Saved entries
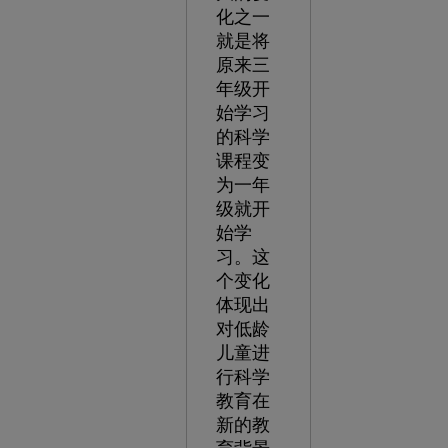
化之一
就是将
原来三
年级开
始学习
的科学
课程变
为一年
级就开
始学
习。这
个变化
体现出
对低龄
儿童进
行科学
教育在
新的教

WORK REQUIRED:
Restate every line of the data above word for word, with the images removed.

YOUR RESPONSE:
化之一
就是将
原来三
年级开
始学习
的科学
课程变
为一年
级就开
始学
习。这
个变化
体现出
对低龄
儿童进
行科学
教育在
新的教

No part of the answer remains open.